Several databases were searched from December of 2016 to October 2018 to include: EBSCOhost, Pro Quest, Google Scholar, PubMed, MedlinePlus, and CINAHL. The search resulted in 1,296 articles of which 30 provided the desired key words. Of those 30 articles, 25 contained the adequate information for study purposes. The key words are veterans, healthcare, services, transition, adequate, integration, and prevention.

The Social Cognitive Theory (SCT) was applied to the research because the model describes human behavior as a triad in which personal factors, environmental influences, and behaviors continually interact. These three dynamic aspects of the SCT tie directly into the research, as the reciprocal determinism construct infers that influence is a two-way street. The complexity of this special population led to the adaptation of a second theory – the Social Ecological Theory (SET). The SET asserts that behaviors both shape and are shaped by their societal milieu (Elnitsky, et al. 4; Glanz 14-19).

Results:

While many assume that all veterans have access to the Veteran Health Administration (VA) health care system, the truth is only those with service-related health issues have priority in the VA healthcare system. The rest of the veterans are left to their own devices and have to purchase healthcare plans, become part of the state’s healthcare plans, or go without healthcare. Moreover, we presume that all eligible veterans actually utilize the available healthcare at VA facilities. According to a study in New York, only about half of the state’s veterans were enrolled in the VA system and only 58% of those enrolled used VA services. The remaining Veterans obtain health care by disparate and disconnected teams of healthcare providers who are not necessarily familiar with military-specific needs and are not optimally equipped to provide for this population. According to recent research, the general population (GP) does not understand the complexity of military living or subsequent unique healthcare issues related to military service (Dyhouse 10). This disconnect uncovers several inconvenient realities with respect to how many civilian providers are actually ill-equipped to completely manage the unique challenges of our transitioning veterans.

Another vast challenge for many transitioning veterans is adjusting to the loss of daily structure. Servicemembers’ daily existence is fueled by structure, accountability and teamwork. If one member of the team is not functioning well, the whole team suffers. The concept of being part of something bigger than them self becomes the fulcrum upon which their entire life is centered. Each person is responsible for one another, both on and off duty. Additionally, veterans are adapted to having an abundance of resources at their disposal for health, wellness and all aspects of their life-space. The U.S. Armed Forces Medical Authority has adopted integrated health systems by creating soldier centered medical homes and families centered medical homes. These medical home systems are designed to have the capabilities to address all primary care, behavioral health and wellness issues for the soldiers and their families all in one facility (Moore 291-97). As the servicemember transition into civilian life, all of these resources become much more complicated to access. The GP life platform consists of the community, healthcare and wellness systems operating independently and asynchronously. Veterans can be abruptly left to their own devices and expected to navigate a system that is unfamiliar to them.

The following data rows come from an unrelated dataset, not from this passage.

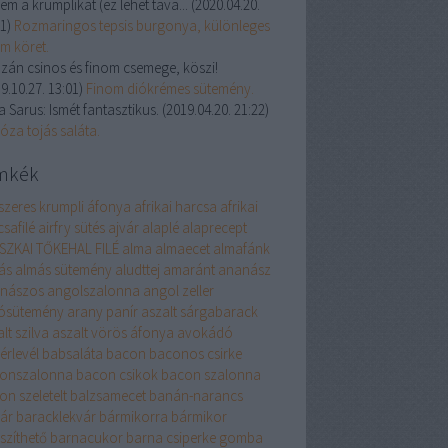
em a krumplikat (ez lehet tava...
(
2020.04.20.
21
)
Rozmaringos tepsis burgonya, különleges
om köret.
zán csinos és finom csemege, köszi!
9.10.27. 13:01
)
Finom diókrémes sütemény.
a Sarus:
Ismét fantasztikus.
(
2019.04.20. 21:22
)
óza tojás saláta.
mkék
szeres krumpli
áfonya
afrikai harcsa
afrikai
safilé
airfry sütés
ajvár
alaplé
alaprecept
SZKAI TŐKEHAL FILÉ
alma
almaecet
almafánk
ás
almás sütemény
aludttej
amaránt
ananász
nászos
angolszalonna
angol zeller
ósütemény
arany panír
aszalt sárgabarack
lt szilva
aszalt vörös áfonya
avokádó
érlevél
babsaláta
bacon
baconos csirke
onszalonna
bacon csikok
bacon szalonna
on szeletelt
balzsamecet
banán-narancs
vár
baracklekvár
bármikorra
bármikor
szíthető
barnacukor
barna csiperke gomba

There has been little research prior to 2013 surrounding terms associated with military servicemembers exiting the military, though a spike in publications occurred in 2014 (Elnitsky, et al. 4). Research shows that approximately half of the post-9/11 veterans express having difficulty transitioning into civilian life, despite having protective factors, such as education, spirituality and successful military careers. Furthermore, post-9/11 era veterans are predicted to experience more difficulty reintegrating into civilian life than pre-9/11 veterans, however, comparing across these two service eras is cautioned because perceptions tend to changes over time (Morin 5).

Conclusion:

Veterans undergo a considerable cultural, environmental and behavioral adjustment that must be reconciled as they integrate back into civilian communities. They can develop a sense of loss if these needs go unaddressed (Daniels 3-5; Elnitsky, et al.110-11). Veterans can, however, experience support from those who understand the uniqueness of the military lifestyle. Veterans transitioning out of the military would be well served by an integrated healthcare system that focuses on the total person and is equipped to handle the complexities that accompany military life, rather than a fragmented system that only focuses on the chief complaint (Daniels 5; Galante; Lim, 14; Valentine, 2-6). The findings of this research is not limit to the U.S. military but can be applied to all first responders and military members transitioning throughout the world.